To learn about pi, we need to go back a few thousand years and learn about this elusive number. The value of pi was first calculated by Archimedes of Syracuse (287–212 BC), one of the greatest mathematicians of the ancient world.
However, it was first baptized with the Greek letter as its name when William Oughtred called it as such in his works dating back to 1647, later embraced by the scientific community when Leonhard Euler used the symbol in 1737.
But how did Pi Day end up in a country-wide phenomenon? For that, we need to travel to the Exploratorium in 1988 San Francisco, where it was thought up by physicist Larry Shaw.
Shaw linked March 14 with the first digits of pi (3.14) in order to organize a special day to bond the Exploratorium staff together, where he offered fruit pies and tea to everyone starting at 1:59 pm, the following three digits of the value.
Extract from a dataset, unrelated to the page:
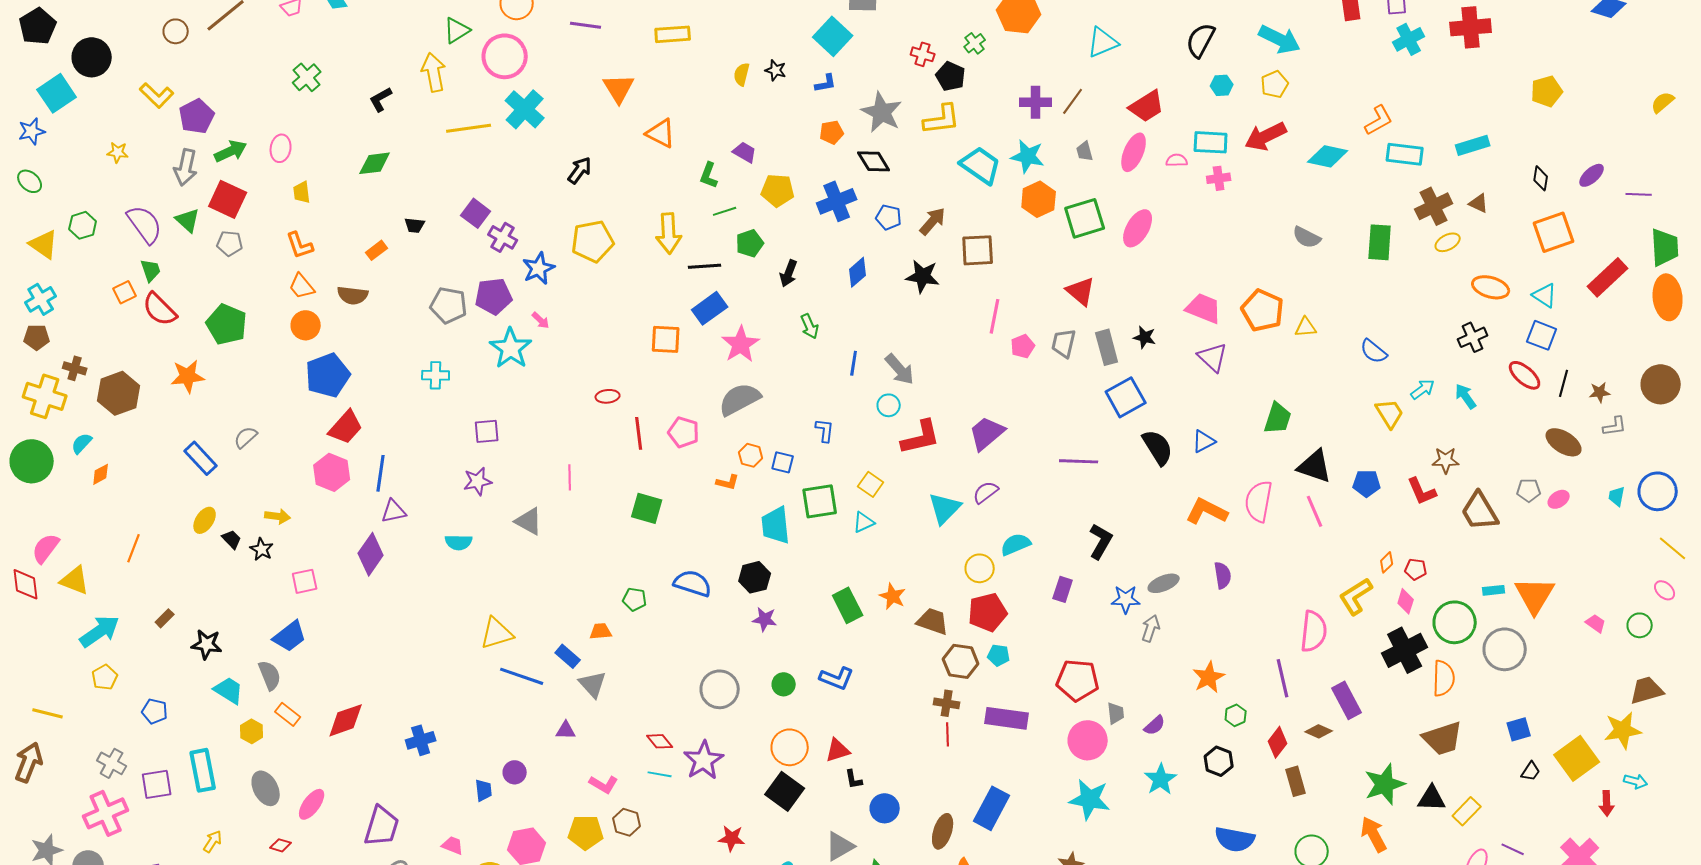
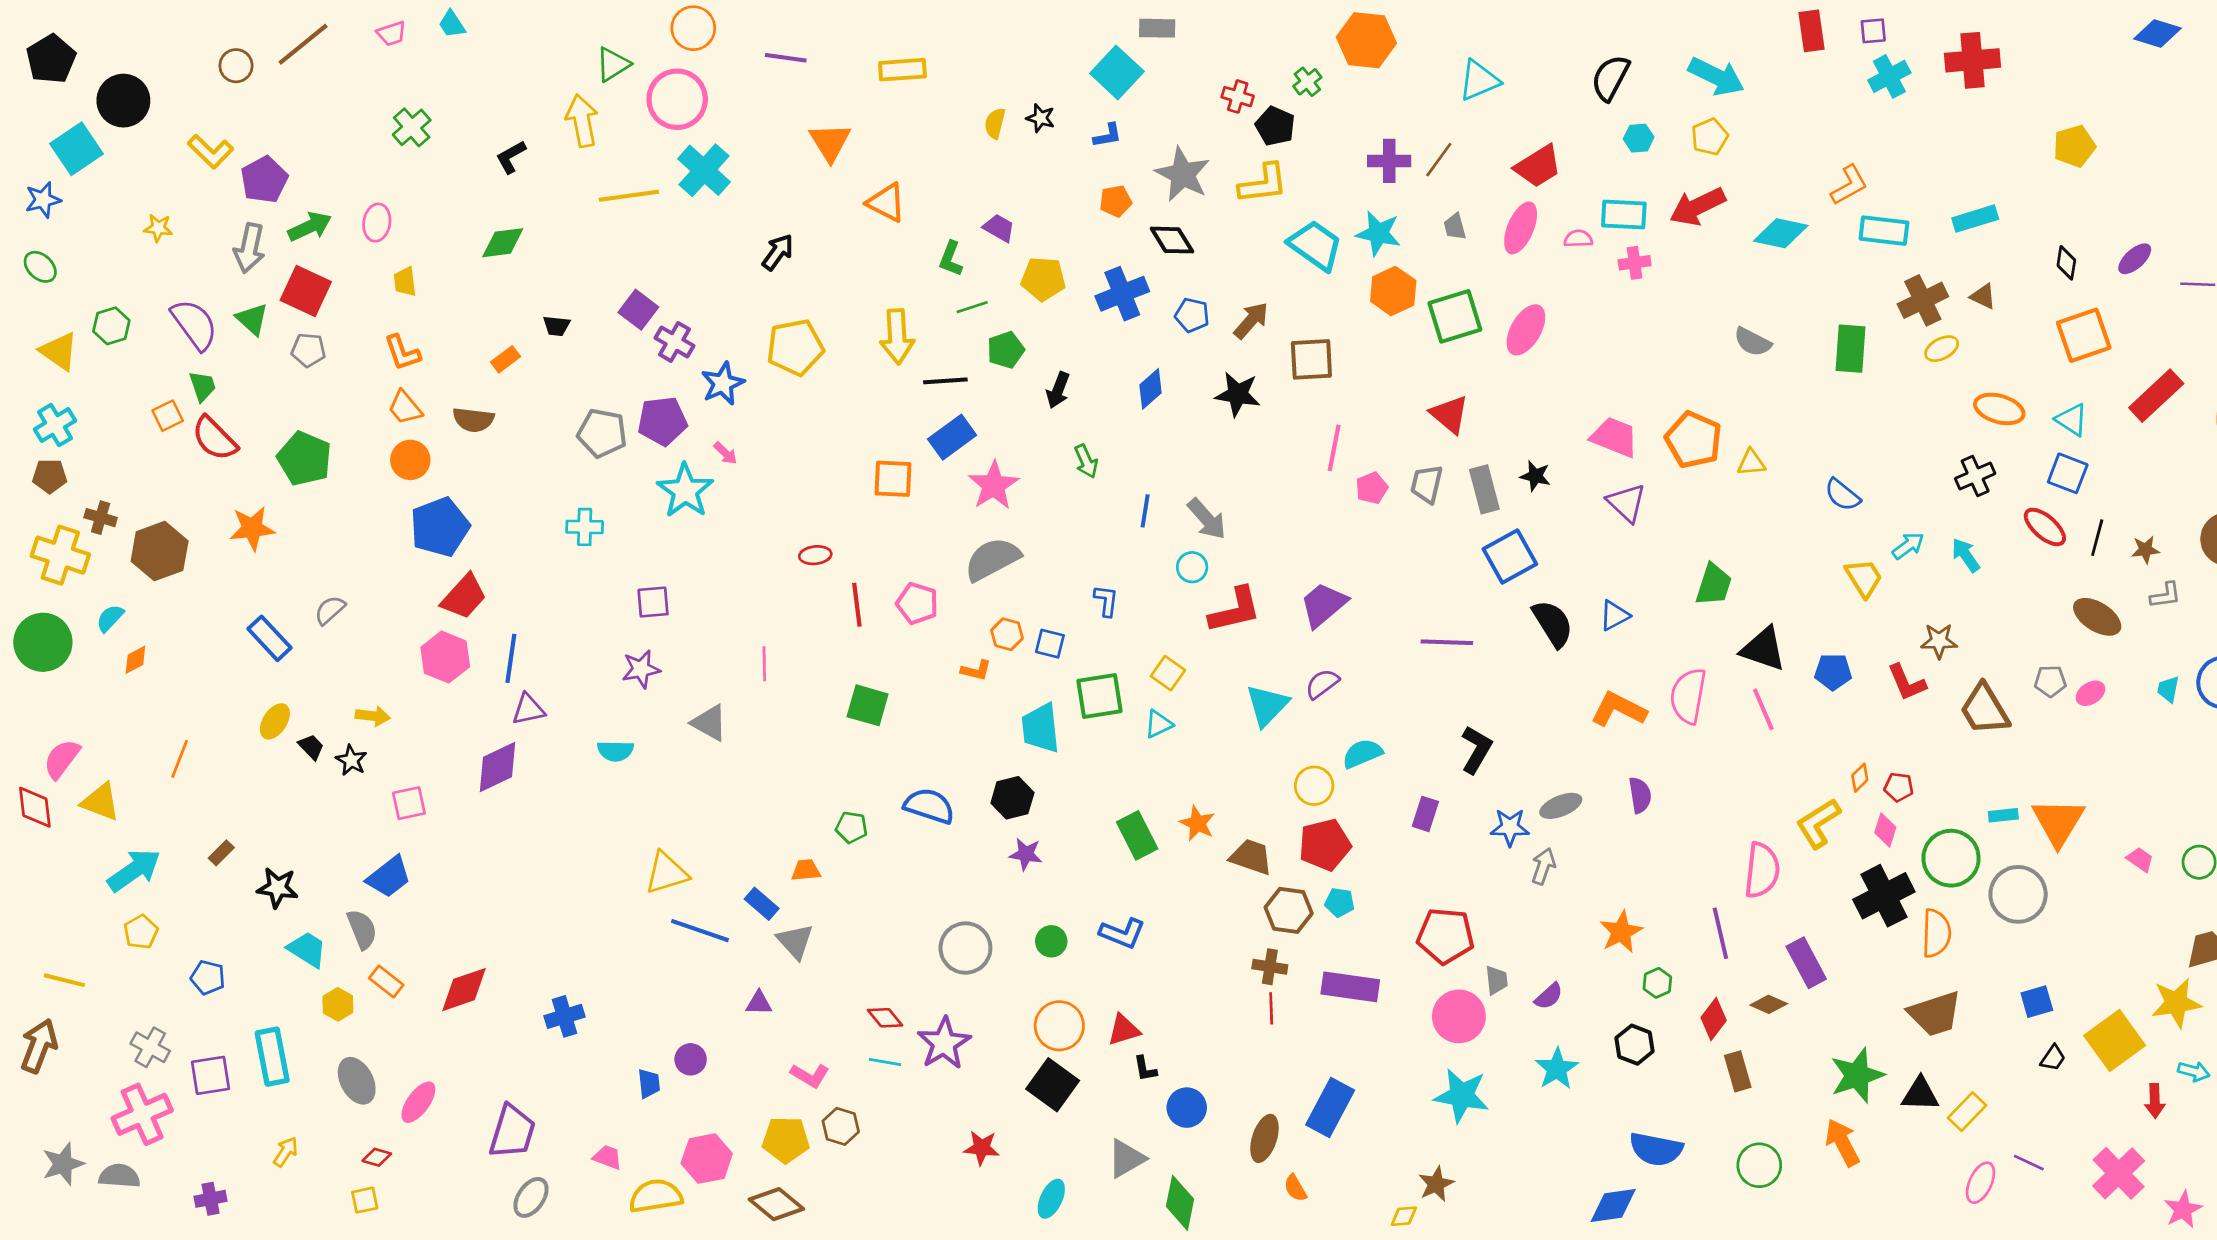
purple diamond: (371, 554) -> (497, 767), turned 30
A few years later, after Larry’s daughter, Sara, remarked that the special date was also the birthday of Albert Einstein, they started celebrating the life of the world-famous scientist.
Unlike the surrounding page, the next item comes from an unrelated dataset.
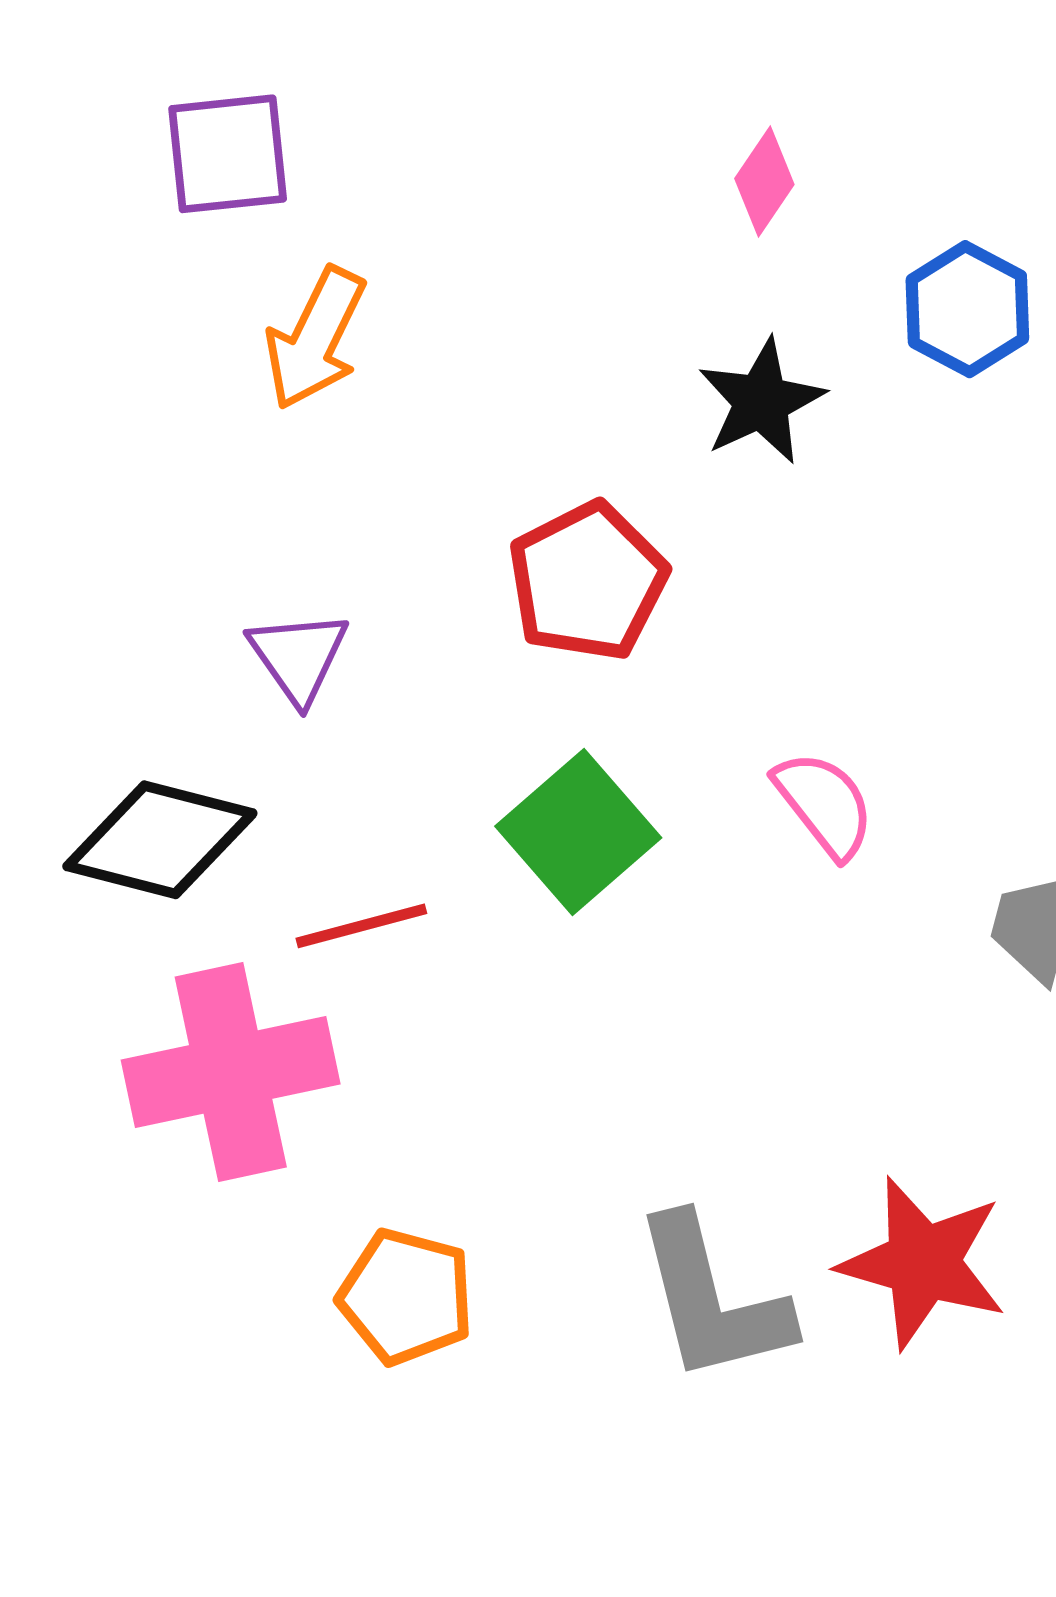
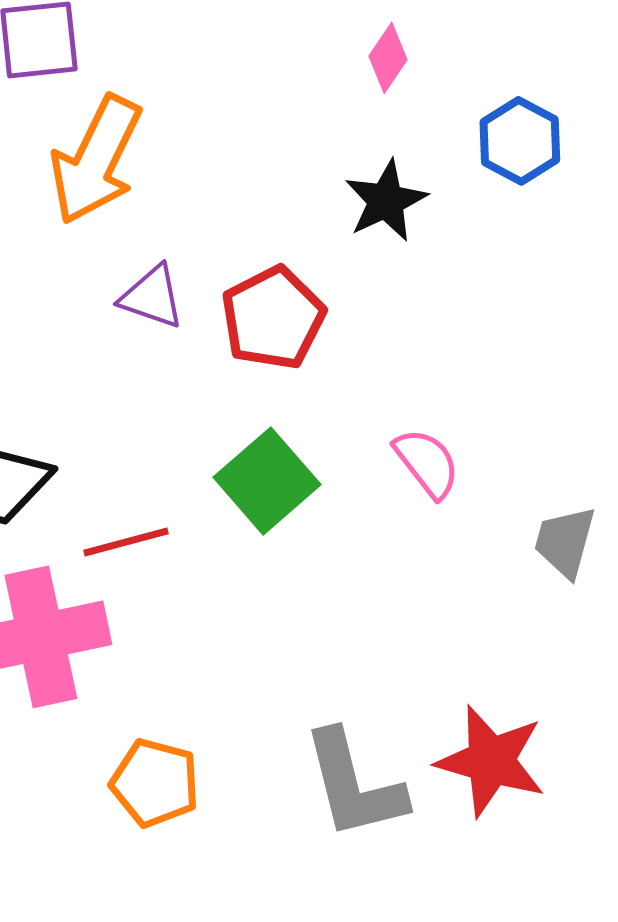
orange arrow: (315, 338) -> (96, 160), size x1.4
purple triangle: (298, 657) -> (152, 297), moved, turned -36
Pi Day became an annual Exploratorium tradition that still goes on today, and it didn’t take long for the idea to grow exponentially, hitting a peak on March 12, 2009, when the U.S Congress declared it a national holiday.
Now, celebrated by math geeks all around the circumference of the world, Pi Day became a pop culture phenomenon, with several places partaking in the activities, antics, observations and all the pie eating they can.